The answer is a stretch of the material below, returned exactly: the line containing "Trong buồng có một bà già ngồi", the line containing "ên trên cây trước lâu đài, không", and all lines between.

RAW DATA:
========

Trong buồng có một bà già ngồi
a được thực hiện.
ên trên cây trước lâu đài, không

========

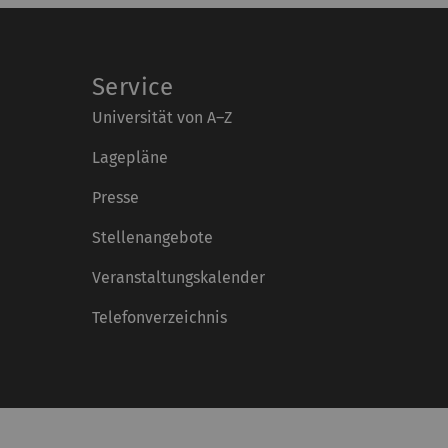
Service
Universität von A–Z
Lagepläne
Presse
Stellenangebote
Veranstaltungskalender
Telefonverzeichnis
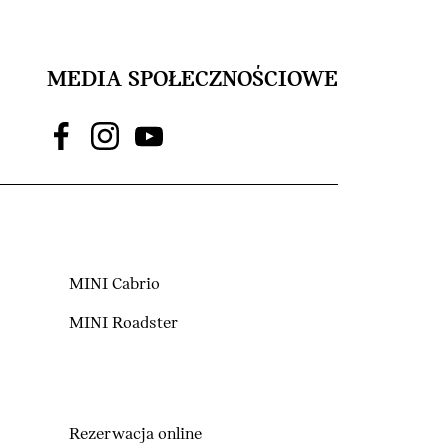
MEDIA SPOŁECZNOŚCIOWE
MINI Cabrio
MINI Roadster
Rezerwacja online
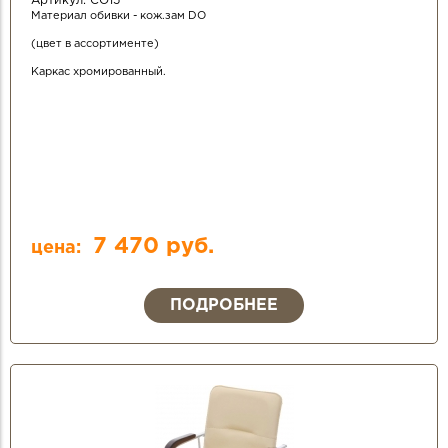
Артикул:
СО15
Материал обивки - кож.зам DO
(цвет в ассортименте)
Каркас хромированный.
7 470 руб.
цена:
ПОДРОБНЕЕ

========

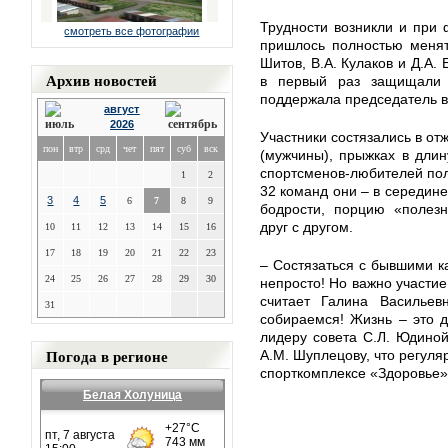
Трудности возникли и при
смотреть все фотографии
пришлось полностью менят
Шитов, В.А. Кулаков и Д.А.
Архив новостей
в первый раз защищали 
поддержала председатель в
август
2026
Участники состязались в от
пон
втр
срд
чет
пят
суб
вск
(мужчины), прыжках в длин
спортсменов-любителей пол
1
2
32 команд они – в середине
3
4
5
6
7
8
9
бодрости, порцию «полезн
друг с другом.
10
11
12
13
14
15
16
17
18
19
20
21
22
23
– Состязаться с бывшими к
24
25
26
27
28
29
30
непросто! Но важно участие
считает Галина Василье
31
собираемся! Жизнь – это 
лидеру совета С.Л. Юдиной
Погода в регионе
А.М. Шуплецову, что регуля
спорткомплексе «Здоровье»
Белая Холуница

========

REPLY:
Trong buồng có một bà già ngồi
a được thực hiện.
ên trên cây trước lâu đài, không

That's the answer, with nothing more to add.